Majority of public school students are now poor enough to qualify for free or reduced-price lunch

The share of public school students who qualify for free or reduced lunch in the United States has grown to 51 percent, in an indication of growing poverty, according to a report released on Friday.

The problem is most acute in Mississippi where 71 percent of students were in that category, according to the report from the Southern Education Foundation.

The group identified the share of students from low-income families by analyzing 2013 federal data on children who qualify for free or reduced lunch at school, which is offered to those from families at or below 185 percent of the federal poverty level. For a family of four, the poverty level is less than $24,000 a year and 185 percent of that figure is about $44,000.

The foundation said the share of poor students in the nation's schools has been growing for decades.
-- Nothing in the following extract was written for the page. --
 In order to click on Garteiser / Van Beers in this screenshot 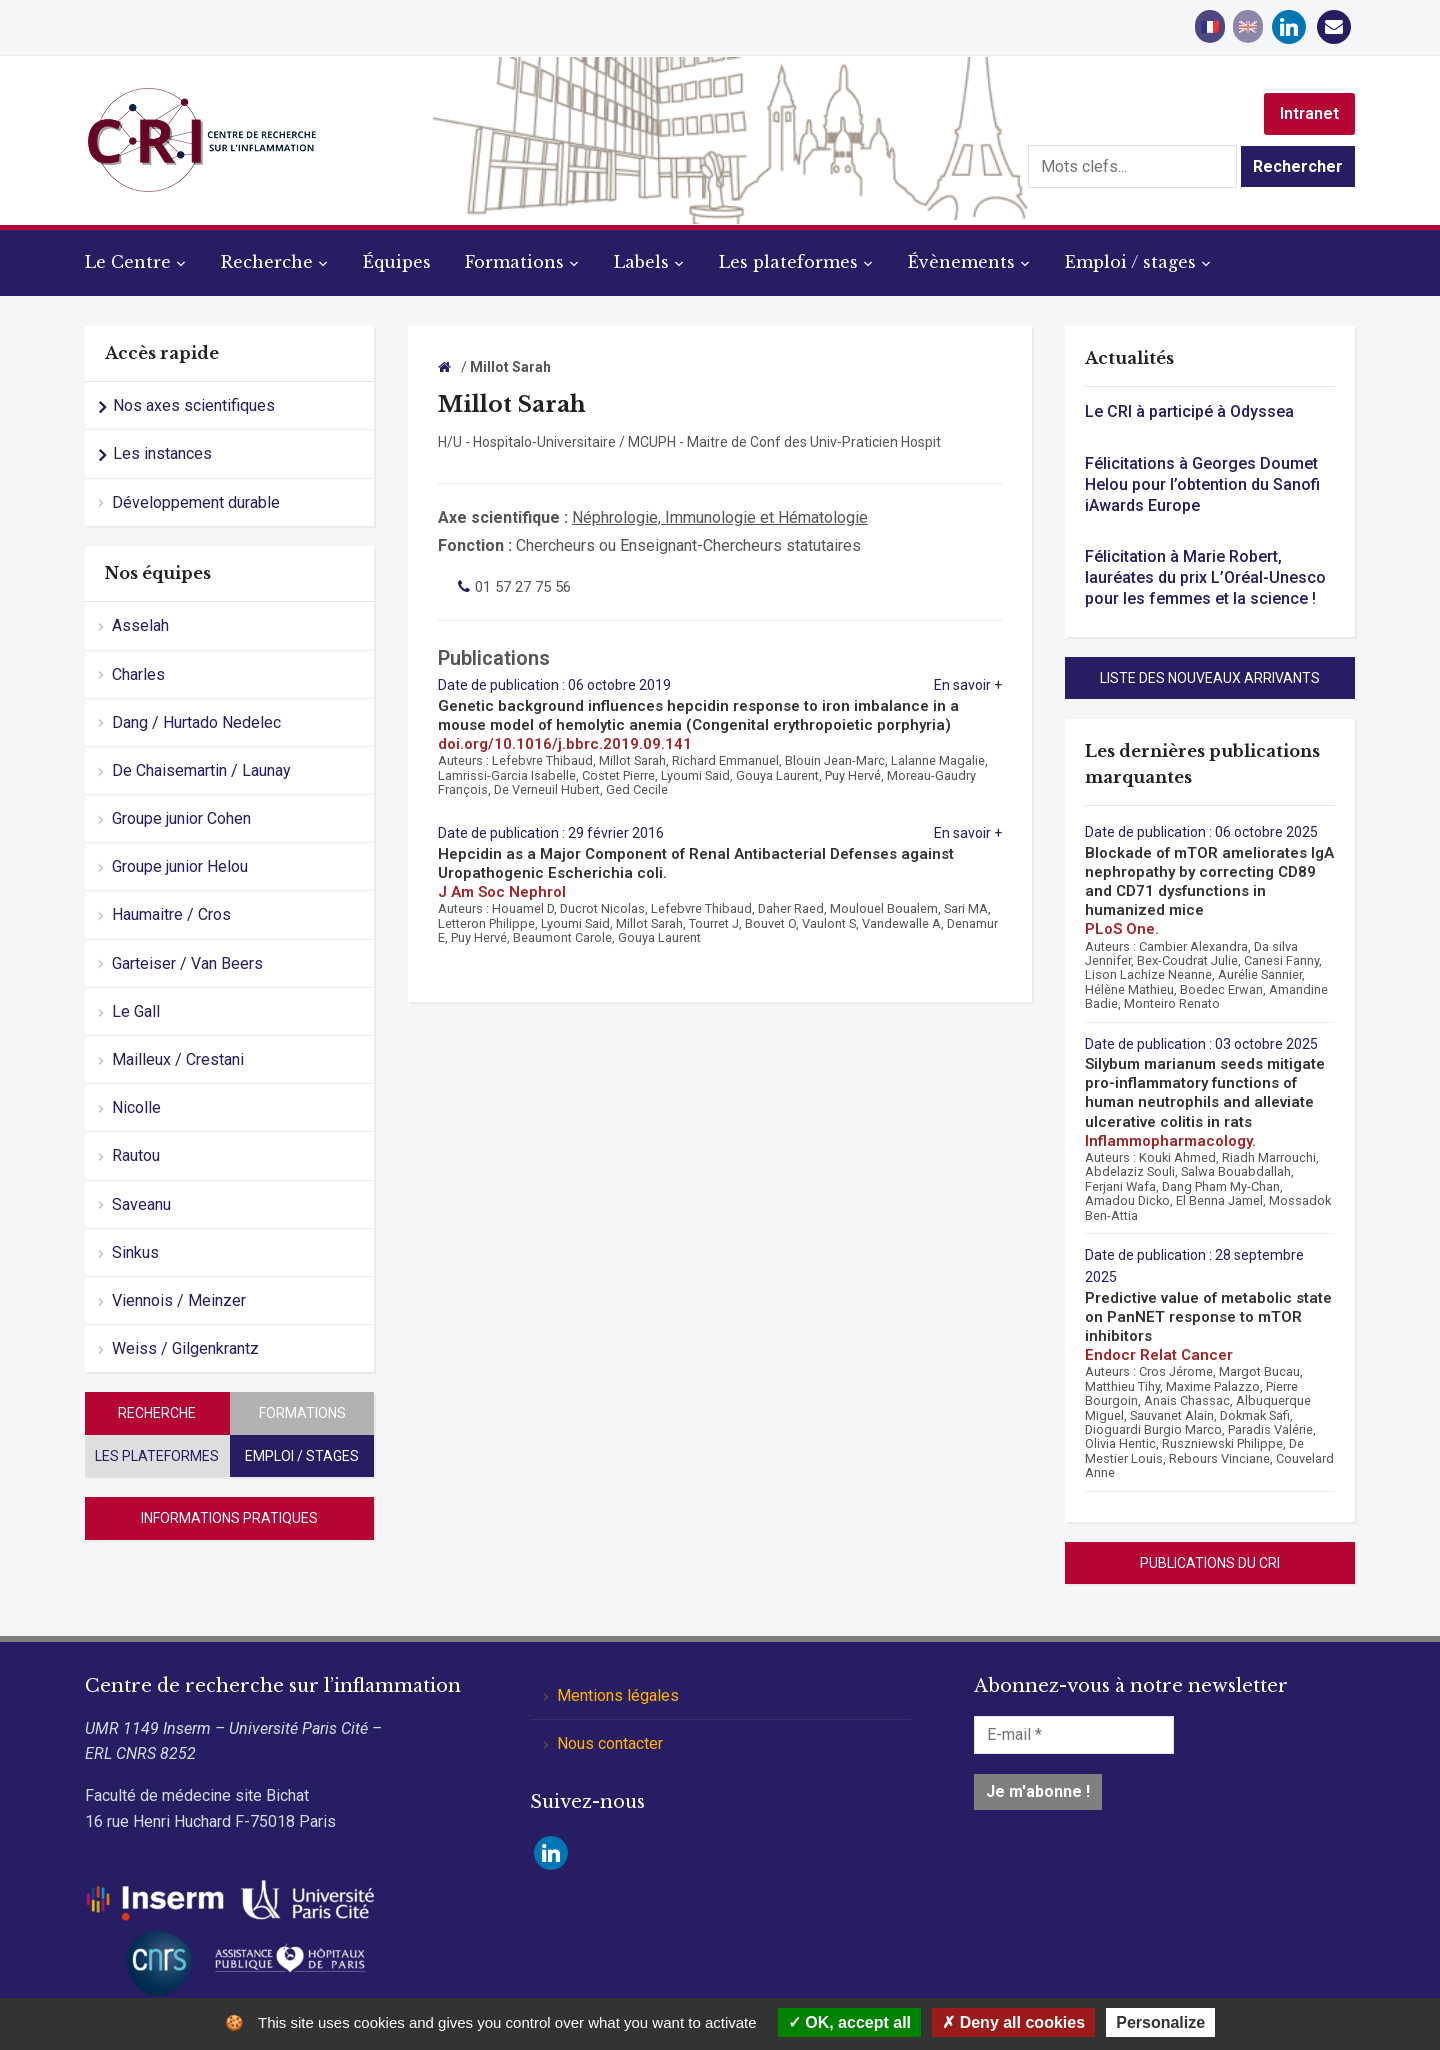, I will do `click(187, 963)`.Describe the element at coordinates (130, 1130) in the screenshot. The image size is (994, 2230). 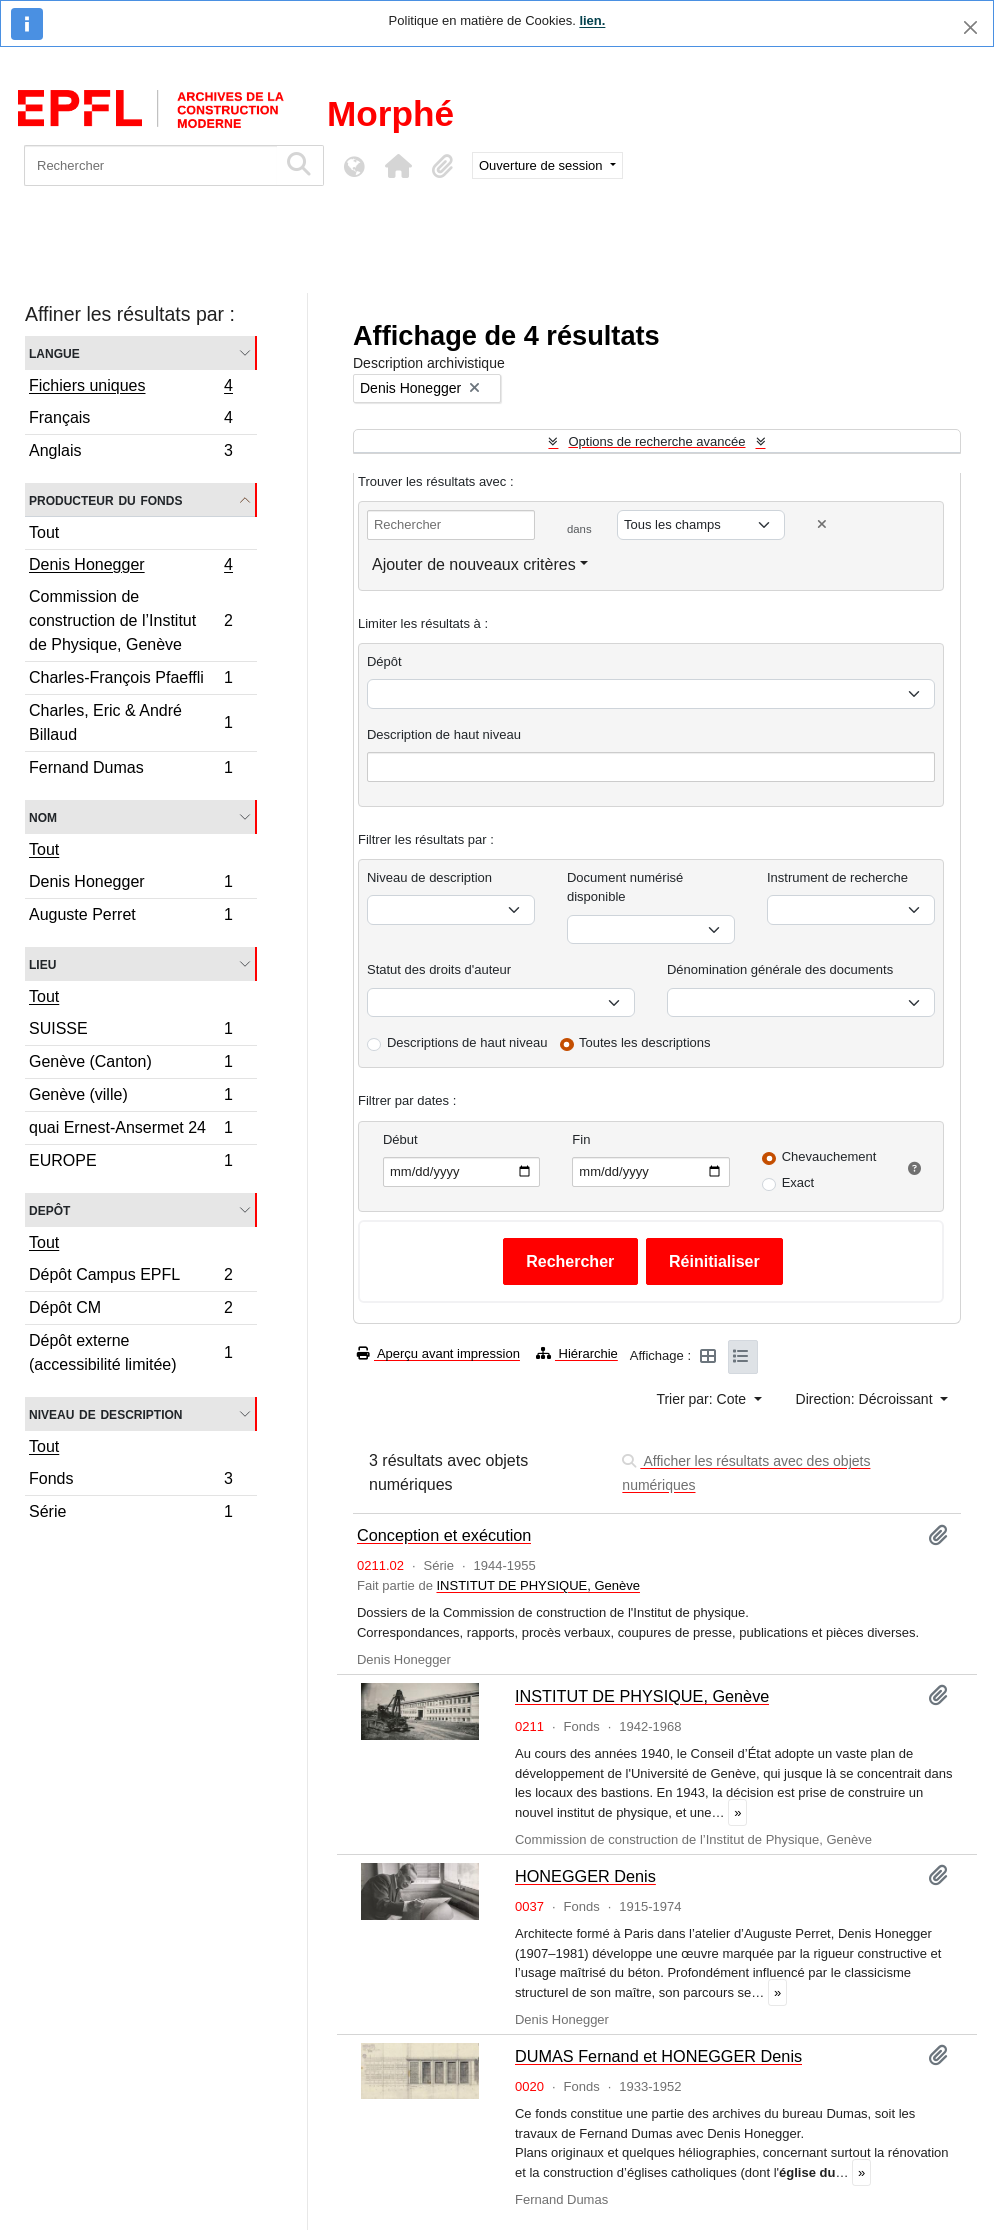
I see `quai Ernest-Ansermet 24` at that location. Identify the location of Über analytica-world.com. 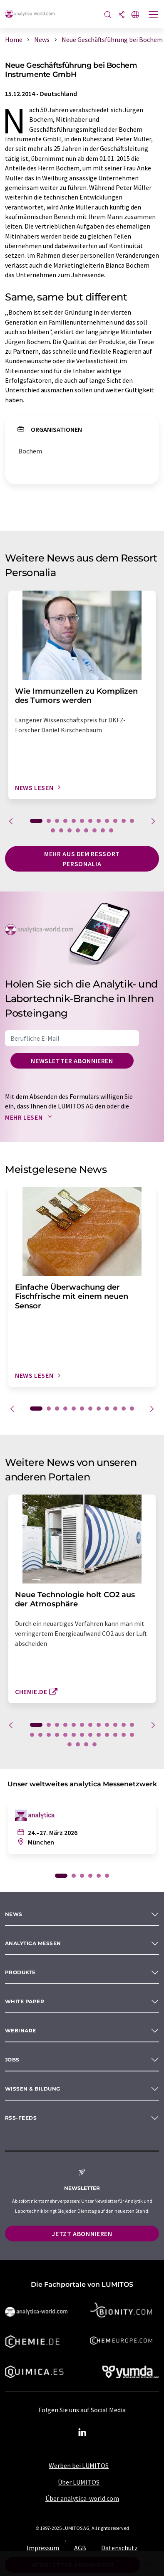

It called the fact that a majority of U.S. students are now from low-income families a "defining moment in America's public education." The group argues poor students have greater needs and should receive more support than has been offered to them.

A 2013 report from the Southern Education Foundation based on statistics from two years before found 48 percent of U.S. public school students were low-income.

In 2000, about 40 percent of the nation's public school population was low-income, according to a previous report from the organization.

The organization has for years found the greatest poverty among students in the South and the West. In California, the nation's most populous state, 55 percent of students qualified for free or reduced lunch in 2013.

By comparison, New Hampshire in the Northeast had the lowest rate at 27 percent.